You can chat about native SDK questions and issues here.

User avatar
By johnnyodonnell
#67520 Has anyone been able to connect to the AWS IoT platform while using mbedTLS with the Non-OS SDK? I am using the mbedTLS library from Espressif's site (https://espressif.com/en/products/hardware/esp8266ex/resources), but when I attempt to connect to AWS it fails after ServerHello and returns "Reason:[-0x7200]"

When I looked through the Wireshark logs, it showed that the esp8266 initiated the TCP connection close.

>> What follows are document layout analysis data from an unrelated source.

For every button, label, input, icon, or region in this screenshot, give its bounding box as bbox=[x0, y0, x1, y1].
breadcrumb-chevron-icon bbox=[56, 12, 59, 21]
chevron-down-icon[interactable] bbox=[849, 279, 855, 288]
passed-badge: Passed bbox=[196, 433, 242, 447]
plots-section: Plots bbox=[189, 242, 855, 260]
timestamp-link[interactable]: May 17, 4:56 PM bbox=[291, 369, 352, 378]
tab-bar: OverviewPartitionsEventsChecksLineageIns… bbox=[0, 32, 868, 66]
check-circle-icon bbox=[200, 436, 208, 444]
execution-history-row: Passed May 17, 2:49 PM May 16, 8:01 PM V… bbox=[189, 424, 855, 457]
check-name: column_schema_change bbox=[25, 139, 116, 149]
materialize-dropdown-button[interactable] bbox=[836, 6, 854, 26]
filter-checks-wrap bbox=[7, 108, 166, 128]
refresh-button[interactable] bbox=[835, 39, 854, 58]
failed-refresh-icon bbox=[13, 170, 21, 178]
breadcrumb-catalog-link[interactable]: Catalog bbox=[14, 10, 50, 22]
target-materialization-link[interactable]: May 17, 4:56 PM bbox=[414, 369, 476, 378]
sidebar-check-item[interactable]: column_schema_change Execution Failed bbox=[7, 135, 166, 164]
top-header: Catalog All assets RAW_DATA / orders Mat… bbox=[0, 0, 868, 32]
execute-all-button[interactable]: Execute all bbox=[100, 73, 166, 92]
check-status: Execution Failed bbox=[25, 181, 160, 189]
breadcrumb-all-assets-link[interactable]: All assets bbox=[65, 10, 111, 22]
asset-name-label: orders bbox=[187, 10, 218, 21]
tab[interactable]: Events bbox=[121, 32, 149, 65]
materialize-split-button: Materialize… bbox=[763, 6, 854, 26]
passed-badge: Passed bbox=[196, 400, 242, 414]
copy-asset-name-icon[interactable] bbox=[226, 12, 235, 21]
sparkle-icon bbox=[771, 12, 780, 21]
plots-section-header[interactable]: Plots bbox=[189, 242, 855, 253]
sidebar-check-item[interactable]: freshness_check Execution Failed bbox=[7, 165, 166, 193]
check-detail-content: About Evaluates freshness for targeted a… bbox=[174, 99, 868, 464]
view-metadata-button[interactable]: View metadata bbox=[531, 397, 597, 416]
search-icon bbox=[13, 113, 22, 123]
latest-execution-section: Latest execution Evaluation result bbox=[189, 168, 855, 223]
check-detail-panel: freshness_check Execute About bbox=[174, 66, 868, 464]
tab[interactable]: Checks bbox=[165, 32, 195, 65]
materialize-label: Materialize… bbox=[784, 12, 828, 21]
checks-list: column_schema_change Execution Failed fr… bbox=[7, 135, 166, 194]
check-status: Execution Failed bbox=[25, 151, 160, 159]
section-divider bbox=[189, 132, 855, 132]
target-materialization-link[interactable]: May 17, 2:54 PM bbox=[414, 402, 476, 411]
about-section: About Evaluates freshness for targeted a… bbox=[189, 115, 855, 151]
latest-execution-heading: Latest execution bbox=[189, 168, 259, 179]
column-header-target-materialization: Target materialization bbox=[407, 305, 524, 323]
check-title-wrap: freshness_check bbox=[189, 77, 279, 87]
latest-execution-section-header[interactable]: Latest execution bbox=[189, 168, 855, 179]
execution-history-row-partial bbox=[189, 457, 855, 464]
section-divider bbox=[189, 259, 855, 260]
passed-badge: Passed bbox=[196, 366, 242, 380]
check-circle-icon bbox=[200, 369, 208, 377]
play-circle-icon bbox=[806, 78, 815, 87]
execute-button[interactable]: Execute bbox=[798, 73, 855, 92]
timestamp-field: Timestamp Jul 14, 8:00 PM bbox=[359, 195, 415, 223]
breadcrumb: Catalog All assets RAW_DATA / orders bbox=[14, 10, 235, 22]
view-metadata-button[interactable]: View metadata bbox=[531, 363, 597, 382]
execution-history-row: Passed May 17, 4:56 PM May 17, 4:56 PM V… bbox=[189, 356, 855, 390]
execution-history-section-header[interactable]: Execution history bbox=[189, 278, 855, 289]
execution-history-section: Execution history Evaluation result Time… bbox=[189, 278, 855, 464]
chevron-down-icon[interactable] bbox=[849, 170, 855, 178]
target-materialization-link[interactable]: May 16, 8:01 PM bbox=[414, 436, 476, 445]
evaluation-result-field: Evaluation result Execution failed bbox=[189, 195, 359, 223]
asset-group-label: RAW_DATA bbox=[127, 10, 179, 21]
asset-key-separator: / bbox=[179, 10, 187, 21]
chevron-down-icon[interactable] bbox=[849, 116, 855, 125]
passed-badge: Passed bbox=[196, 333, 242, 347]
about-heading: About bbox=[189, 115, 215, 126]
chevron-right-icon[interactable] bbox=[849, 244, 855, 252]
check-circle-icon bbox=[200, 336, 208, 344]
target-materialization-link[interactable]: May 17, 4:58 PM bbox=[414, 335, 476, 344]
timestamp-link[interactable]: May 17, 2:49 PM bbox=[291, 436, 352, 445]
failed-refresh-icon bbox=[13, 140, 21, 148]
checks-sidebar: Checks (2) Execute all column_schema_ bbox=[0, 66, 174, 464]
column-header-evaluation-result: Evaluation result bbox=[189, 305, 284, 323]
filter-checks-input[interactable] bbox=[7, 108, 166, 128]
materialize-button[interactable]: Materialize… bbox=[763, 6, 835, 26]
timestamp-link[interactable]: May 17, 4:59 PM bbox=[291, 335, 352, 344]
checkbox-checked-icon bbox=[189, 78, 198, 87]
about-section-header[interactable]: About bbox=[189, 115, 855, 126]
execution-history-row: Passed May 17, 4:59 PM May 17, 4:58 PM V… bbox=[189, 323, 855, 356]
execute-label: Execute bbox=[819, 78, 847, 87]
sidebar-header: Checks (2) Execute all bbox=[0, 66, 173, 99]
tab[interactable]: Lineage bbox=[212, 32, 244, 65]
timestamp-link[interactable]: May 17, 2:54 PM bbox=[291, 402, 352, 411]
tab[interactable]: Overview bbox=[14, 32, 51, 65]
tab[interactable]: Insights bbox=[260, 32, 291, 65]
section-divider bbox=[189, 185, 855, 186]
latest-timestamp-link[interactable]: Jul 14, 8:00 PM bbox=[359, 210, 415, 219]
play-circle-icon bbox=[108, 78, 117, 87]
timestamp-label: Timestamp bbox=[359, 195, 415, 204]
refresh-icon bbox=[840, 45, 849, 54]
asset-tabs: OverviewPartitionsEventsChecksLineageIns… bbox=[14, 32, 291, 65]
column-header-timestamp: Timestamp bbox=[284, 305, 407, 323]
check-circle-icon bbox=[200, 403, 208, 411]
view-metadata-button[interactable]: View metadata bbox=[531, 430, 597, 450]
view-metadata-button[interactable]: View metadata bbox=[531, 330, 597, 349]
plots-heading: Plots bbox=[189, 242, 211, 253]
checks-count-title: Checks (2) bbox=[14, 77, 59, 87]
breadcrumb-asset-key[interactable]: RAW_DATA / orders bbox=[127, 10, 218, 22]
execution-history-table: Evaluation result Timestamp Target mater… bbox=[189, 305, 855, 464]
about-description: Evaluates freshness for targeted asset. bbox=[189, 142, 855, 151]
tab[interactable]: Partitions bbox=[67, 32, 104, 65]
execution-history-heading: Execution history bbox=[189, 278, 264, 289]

Below is the response from AWS. My esp8266 sends a FIN, ACK shortly after

Code: Select allFrame 33: 214 bytes on wire (1712 bits), 214 bytes captured (1712 bits) on interface 0
Ethernet II, Src: Netgear_4a:bb:7e (a0:63:91:4a:bb:7e), Dst: HonHaiPr_5b:f2:57 (90:48:9a:5b:f2:57)
Internet Protocol Version 4, Src: 35.166.227.117, Dst: 192.168.1.5
Transmission Control Protocol, Src Port: 8883, Dst Port: 50078, Seq: 2897, Ack: 85, Len: 148
[3 Reassembled TCP Segments (3044 bytes): #28(1448), #31(1448), #33(148)]
Secure Sockets Layer
    TLSv1.2 Record Layer: Handshake Protocol: Multiple Handshake Messages
        Content Type: Handshake (22)
        Version: TLS 1.2 (0x0303)
        Length: 3039
        Handshake Protocol: Server Hello
            Handshake Type: Server Hello (2)
            Length: 77
            Version: TLS 1.2 (0x0303)
            Random
            Session ID Length: 32
            Session ID: 594dd75b48565f644050eb9f09aba8369de719ef4fe825a0...
            Cipher Suite: TLS_RSA_WITH_AES_256_CBC_SHA256 (0x003d)
            Compression Method: null (0)
            Extensions Length: 5
            Extension: renegotiation_info
        Handshake Protocol: Certificate
            Handshake Type: Certificate (11)
            Length: 2912
            Certificates Length: 2909
            Certificates (2909 bytes)
                Certificate Length: 1563
                Certificate: 30820617308204ffa003020102021064c0578b6277f27035... (id-at-commonName=*.iot.us-west-2.amazonaws.com,id-at-organizationName=Amazon.com, Inc.,id-at-localityName=Seattle,id-at-stateOrProvinceName=Washington,id-at-countryName=US)
                Certificate Length: 1340
                Certificate: 3082053830820420a0030201020210513fb9743870b73440... (id-at-commonName=Symantec Class 3 Secure Server CA - G4,id-at-organizationalUnitName=Symantec Trust Network,id-at-organizationName=Symantec Corporation,id-at-countryName=US)
        Handshake Protocol: Certificate Request
            Handshake Type: Certificate Request (13)
            Length: 34
            Certificate types count: 3
            Certificate types (3 types)
            Signature Hash Algorithms Length: 26
            Signature Hash Algorithms (13 algorithms)
            Distinguished Names Length: 0
        Handshake Protocol: Server Hello Done
            Handshake Type: Server Hello Done (14)
            Length: 0
User avatar
By davydnorris
#67576 Yeah I've seen exactly the same thing when trying to connect to other servers. The secure networking layer in the ESP SDK is infuriating - the SSL libs are broken when sending and don't support higher crypto standards, and the mbedTLS library messes up connections in client mode and won't connect more than once in server mode.

There are several groups trying to get around the broken libraries but it's very hard with pieces of the library closed by Espressif. :-(
User avatar
By Dsbaha
#67799 You have to increase the ssl buffer size to at least 4096. it works great for me using mbedtls. Ive gotten greengrass working, too.